Stored records
★ ★ ★

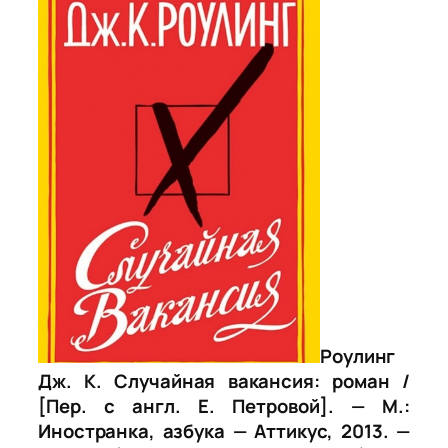
Роулинг
Дж. К. Случайная вакансия: роман /
[Пер. с англ. Е. Петровой]. — М.:
Иностранка, азбука — Аттикус, 2013. —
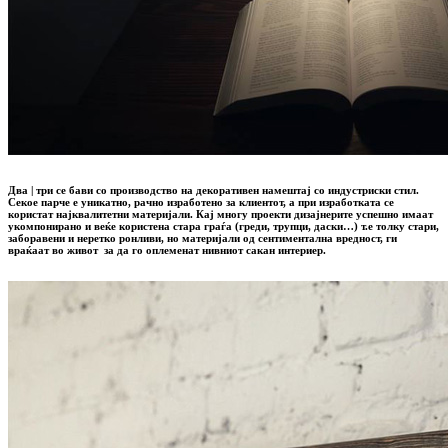
Два | три се бави со производство на декоративен намештај со индустриски стил.
Секое парче е уникатно, рачно изработено за клиентот, а при изработката се
користат најквалитетни материјали. Кај многу проекти дизајнерите успешно имаат
укомпонирано и веќе користена стара граѓа (греди, трупци, даски…) т.е толку стари,
заборавени и неретко ронливи, но материјали од сентиментална вредност, ги
враќаат во живот за да го оплеменат нивниот сакан интериер.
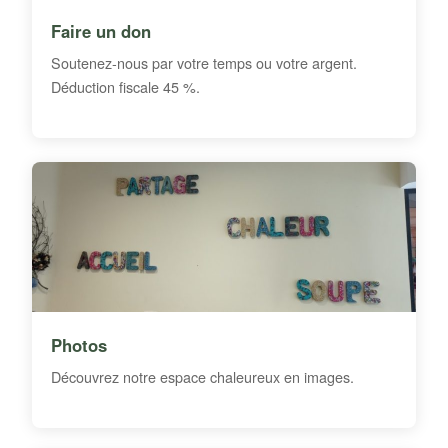
Faire un don
Soutenez-nous par votre temps ou votre argent.
Déduction fiscale 45 %.
Photos
Découvrez notre espace chaleureux en images.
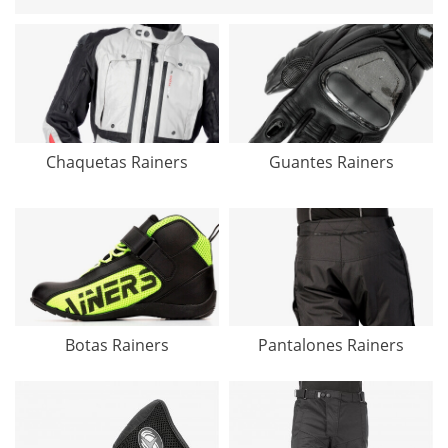
Chaquetas Rainers
Guantes Rainers
Botas Rainers
Pantalones Rainers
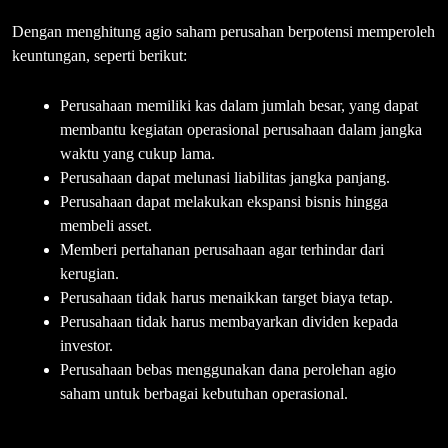
Dengan menghitung agio saham perusahan berpotensi memperoleh
keuntungan, seperti berikut:
Perusahaan memiliki kas dalam jumlah besar, yang dapat
membantu kegiatan operasional perusahaan dalam jangka
waktu yang cukup lama.
Perusahaan dapat melunasi liabilitas jangka panjang.
Perusahaan dapat melakukan ekspansi bisnis hingga
membeli asset.
Memberi pertahanan perusahaan agar terhindar dari
kerugian.
Perusahaan tidak harus menaikkan target biaya tetap.
Perusahaan tidak harus membayarkan dividen kepada
investor.
Perusahaan bebas menggunakan dana perolehan agio
saham untuk berbagai kebutuhan operasional.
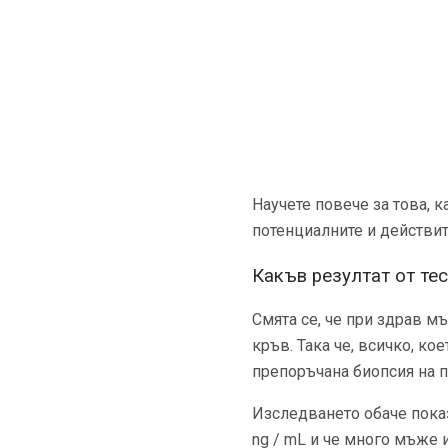
Научете повече за това, к
потенциалните и действит
Какъв резултат от те
Смята се, че при здрав м
кръв. Така че, всичко, ко
препоръчана биопсия на п
Изследването обаче показ
ng / mL и че много мъже и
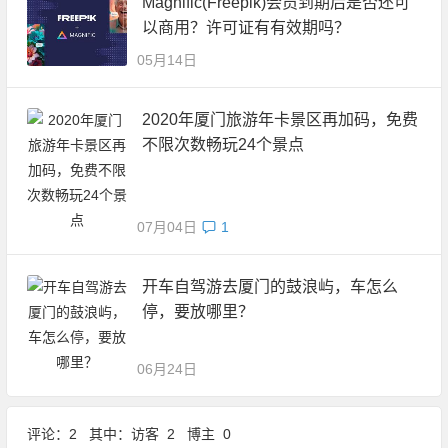
Magnific(Freepik)会员到期后是否还可
以商用？许可证有有效期吗？
05月14日
2020年厦门旅游年卡景区再加码，免费
不限次数畅玩24个景点
07月04日
1
开车自驾游去厦门的鼓浪屿，车怎么
停，要放哪里？
06月24日
评论：2 其中：访客 2 博主 0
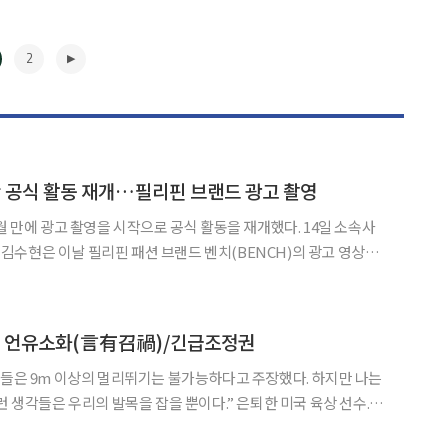
2
만 공식 활동 재개…필리핀 브랜드 광고 촬영
만에 광고 촬영을 시작으로 공식 활동을 재개했다. 14일 소속사
수현은 이날 필리핀 패션 브랜드 벤치(BENCH)의 광고 영상과
난해 3월 고(故) 김새론과 관련한 논란이 불거진 뒤 사실상 활동을
중단한 이후 처음 소화한 공식 일정이다. 김수현은 지난해 김새론과 미성년자
▶
] 언유소화(言有召禍)/긴급조정권
은 우리의 발목을 잡을 뿐이다.” 은퇴한 미국 육상 선수.
 4차례의 올림픽 대회에서 총 9개의 금메달과 1개의 은메달을 획득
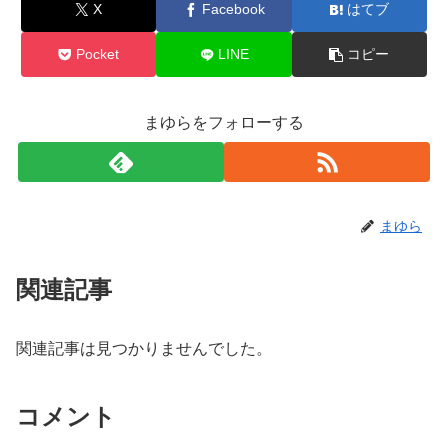
X
Facebook
はてブ
Pocket
LINE
コピー
まゆらをフォローする
まゆら
関連記事
関連記事は見つかりませんでした。
コメント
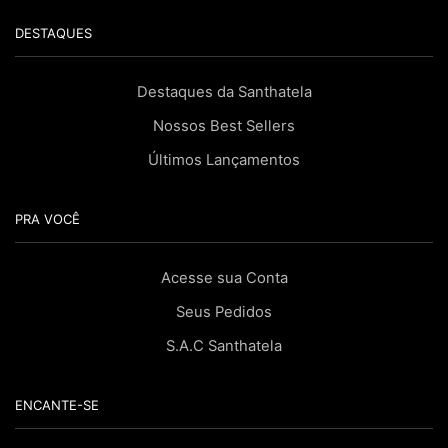
DESTAQUES
Destaques da Santhatela
Nossos Best Sellers
Últimos Lançamentos
PRA VOCÊ
Acesse sua Conta
Seus Pedidos
S.A.C Santhatela
ENCANTE-SE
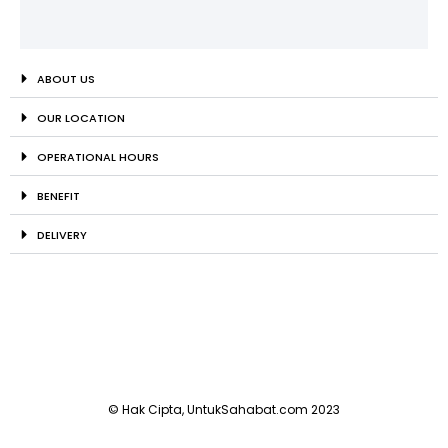
ABOUT US
OUR LOCATION
OPERATIONAL HOURS
BENEFIT
DELIVERY
© Hak Cipta, UntukSahabat.com 2023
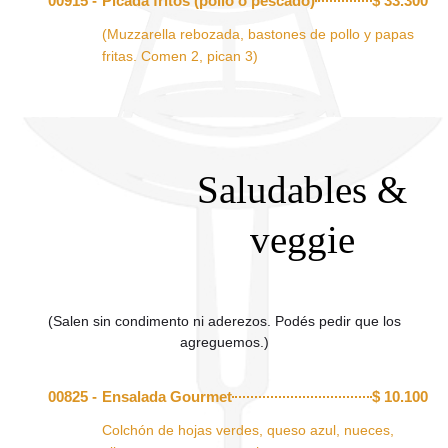
00915 -
Picada fritos (pollo o pescado)
$
33.300
(Muzzarella rebozada, bastones de pollo y papas
fritas. Comen 2, pican 3)
Saludables &
veggie
(Salen sin condimento ni aderezos. Podés pedir que los
agreguemos.)
00825 -
Ensalada Gourmet
$
10.100
Colchón de hojas verdes, queso azul, nueces,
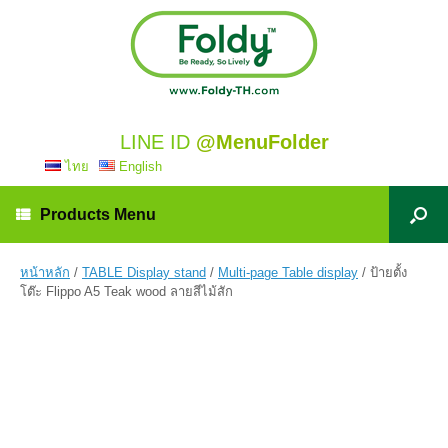
LINE ID
@MenuFolder
ไทย
English
Products Menu
หน้าหลัก
/
TABLE Display stand
/
Multi-page Table display
/ ป้ายตั้ง
โต๊ะ Flippo A5 Teak wood ลายสีไม้สัก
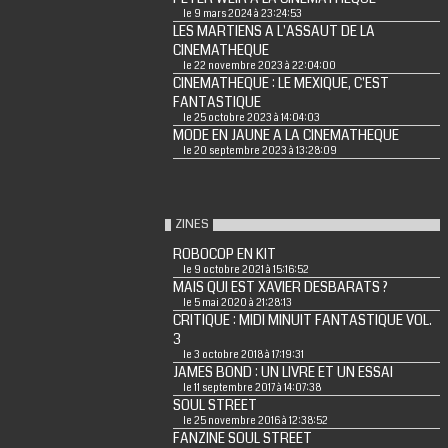
le 9 mars 2024 à 23:24:53
LES MARTIENS A L'ASSAUT DE LA
CINEMATHEQUE
le 22 novembre 2023 à 22:04:00
CINEMATHEQUE : LE MEXIQUE, C'EST
FANTASTIQUE
le 25 octobre 2023 à 14:04:03
MODE EN JAUNE A LA CINEMATHEQUE
le 20 septembre 2023 à 13:28:09
ZINES
ROBOCOP EN KIT
le 9 octobre 2021 à 15:16:52
MAIS QUI EST XAVIER DESBARATS ?
le 5 mai 2020 à 21:28:13
CRITIQUE : MIDI MINUIT FANTASTIQUE VOL.
3
le 3 octobre 2018 à 17:19:31
JAMES BOND : UN LIVRE ET UN ESSAI
le 11 septembre 2017 à 14:07:38
SOUL STREET
le 25 novembre 2016 à 12:38:52
FANZINE SOUL STREET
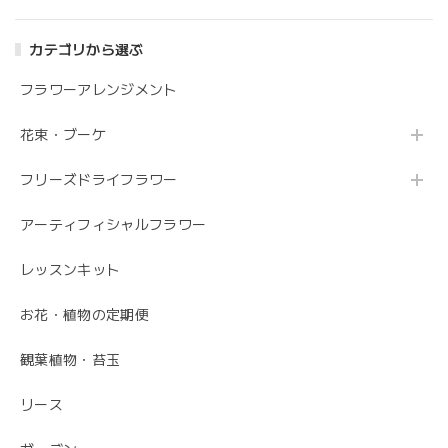
カテゴリから選ぶ
フラワーアレンジメント
花束・ブーケ
フリーズドライフラワー
アーティフィシャルフラワー
レッスンキット
お花・植物の定期便
観葉植物・苔玉
リース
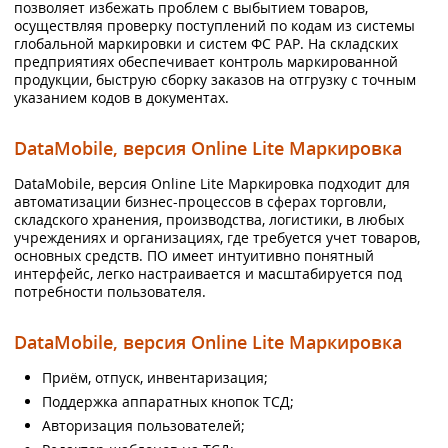
позволяет избежать проблем с выбытием товаров,
осуществляя проверку поступлений по кодам из системы
глобальной маркировки и систем ФС РАР. На складских
предприятиях обеспечивает контроль маркированной
продукции, быструю сборку заказов на отгрузку с точным
указанием кодов в документах.
DataMobile, версия Online Lite Маркировка
DataMobile, версия Online Lite Маркировка подходит для
автоматизации бизнес-процессов в сферах торговли,
складского хранения, производства, логистики, в любых
учреждениях и организациях, где требуется учет товаров,
основных средств. ПО имеет интуитивно понятный
интерфейс, легко настраивается и масштабируется под
потребности пользователя.
DataMobile, версия Online Lite Маркировка
Приём, отпуск, инвентаризация;
Поддержка аппаратных кнопок ТСД;
Авторизация пользователей;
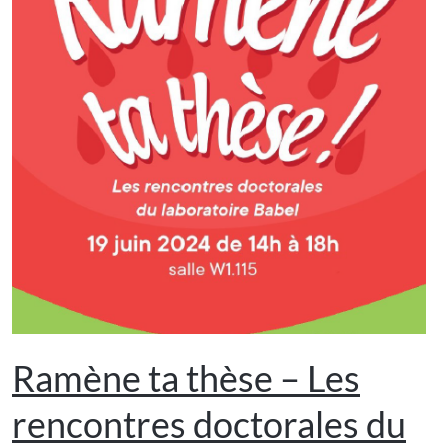
Ramène ta thèse – Les
rencontres doctorales du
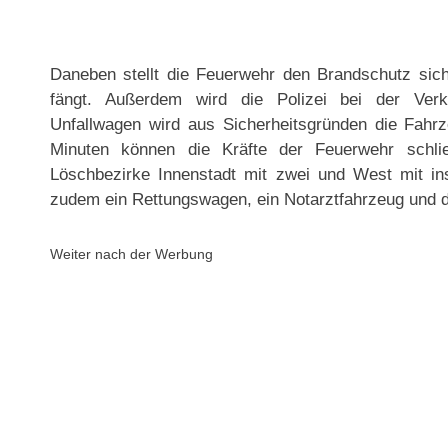
Daneben stellt die Feuerwehr den Brandschutz sic
fängt. Außerdem wird die Polizei bei der Verk
Unfallwagen wird aus Sicherheitsgründen die Fahr
Minuten können die Kräfte der Feuerwehr schlie
Löschbezirke Innenstadt mit zwei und West mit in
zudem ein Rettungswagen, ein Notarztfahrzeug und di
Weiter nach der Werbung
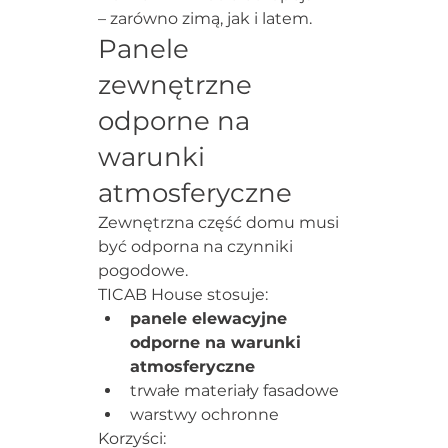
– zarówno zimą, jak i latem.
Panele 
zewnętrzne 
odporne na 
warunki 
atmosferyczne
Zewnętrzna część domu musi 
być odporna na czynniki 
pogodowe.
TICAB House stosuje:
panele elewacyjne 
odporne na warunki 
atmosferyczne
trwałe materiały fasadowe
warstwy ochronne
Korzyści:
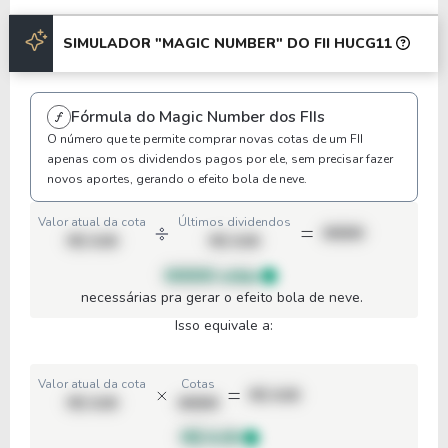
Dividendos
31/10/2025
24/11/2025
0,70000000
SIMULADOR "MAGIC NUMBER" DO FII HUCG11
Anterior
Próxima
Fórmula do Magic Number dos FIIs
O número que te permite comprar novas cotas de um FII
apenas com os dividendos pagos por ele, sem precisar fazer
novos aportes, gerando o efeito bola de neve.
Valor atual da cota
Últimos dividendos
00000
R$ 0,00
R$ 0,00
00000 cotas
necessárias pra gerar o efeito bola de neve.
Isso equivale a:
Valor atual da cota
Cotas
R$ 0,00
R$ 0,00
00000
R$ 0,00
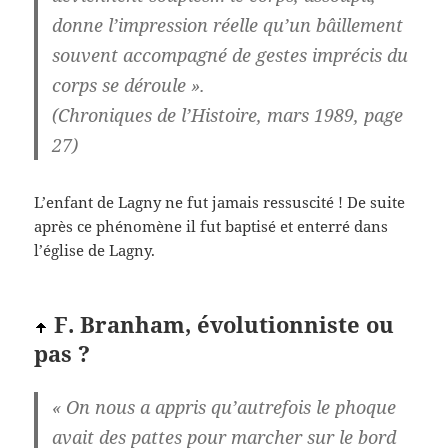
donne l’impression réelle qu’un bâillement
souvent accompagné de gestes imprécis du
corps se déroule ».
(Chroniques de l’Histoire, mars 1989, page
27)
L’enfant de Lagny ne fut jamais ressuscité ! De suite
après ce phénomène il fut baptisé et enterré dans
l’église de Lagny.
F. Branham, évolutionniste ou
pas ?
« On nous a appris qu’autrefois le phoque
avait des pattes pour marcher sur le bord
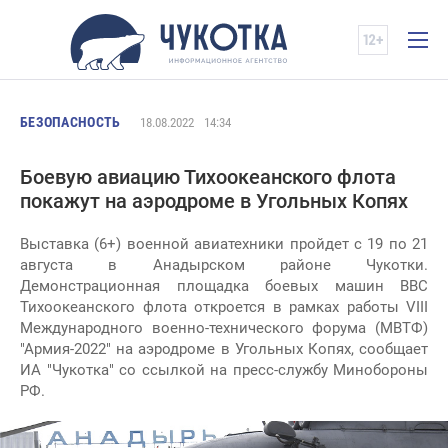
БЕЗОПАСНОСТЬ
18.08.2022
14:34
Боевую авиацию Тихоокеанского флота
покажут на аэродроме в Угольных Копях
Выставка (6+) военной авиатехники пройдет с 19 по 21
августа в Анадырском районе Чукотки.
Демонстрационная площадка боевых машин ВВС
Тихоокеанского флота откроется в рамках работы VIII
Международного военно-технического форума (МВТФ)
"Армия-2022" на аэродроме в Угольных Копях, сообщает
ИА "Чукотка" со ссылкой на пресс-службу Минобороны
РФ.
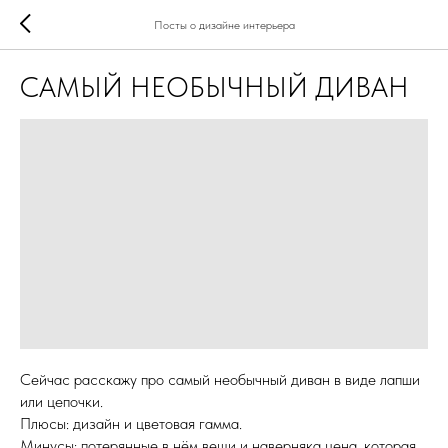
Посты о дизайне интерьера
САМЫЙ НЕОБЫЧНЫЙ ДИВАН
Сейчас расскажу про самый необычный диван в виде лапши
или цепочки.
Плюсы: дизайн и цветовая гамма.
Минусы: потерянные в нём вещи и наверняка цена, которая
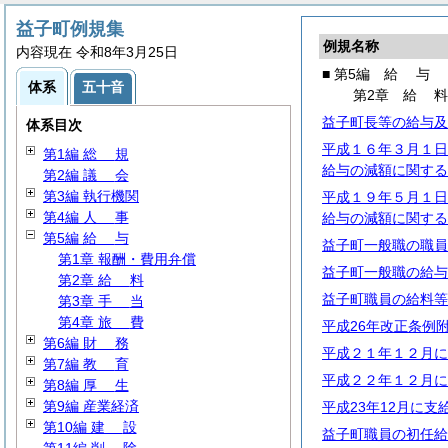
益子町例規集
例規名称
内容現在 令和8年3月25日
■ 第5編
給
与
体系
五十音
第2章
給
益子町長等の給与及
体系目次
平成１６年３月１日
第1編
総
規
給与の減額に関する
第2編
議
会
第3編 執行機関
平成１９年５月１日
第4編
人
事
給与の減額に関する
第5編
給
与
益子町一般職の職員
第1章 報酬・費用弁償
益子町一般職の給与
第2章
給
料
益子町職員の給料等
第3章
手
当
第4章
旅
費
平成26年改正条例
第6編
財
務
平成２１年１２月に
第7編
教
育
平成２２年１２月に
第8編
厚
生
第9編 産業経済
平成23年12月に
第10編
建
設
益子町職員の初任給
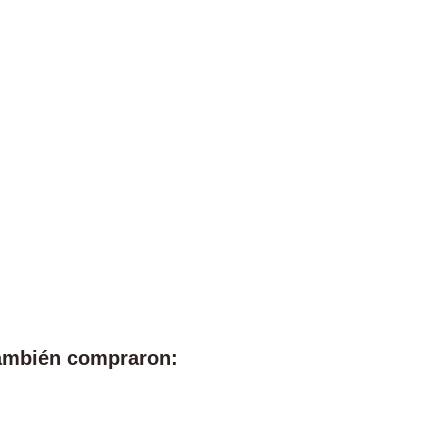
también compraron:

★ ★ ★

Through the line containing "користат најквалитетни материјали." and no further, restate the data above word for word from its first line, leaving out pictures.

Роулинг
Дж. К. Случайная вакансия: роман /
[Пер. с англ. Е. Петровой]. — М.:
Иностранка, азбука — Аттикус, 2013. —
Два | три се бави со производство на декоративен намештај со индустриски стил.
Секое парче е уникатно, рачно изработено за клиентот, а при изработката се
користат најквалитетни материјали. Кај многу проекти дизајнерите успешно имаат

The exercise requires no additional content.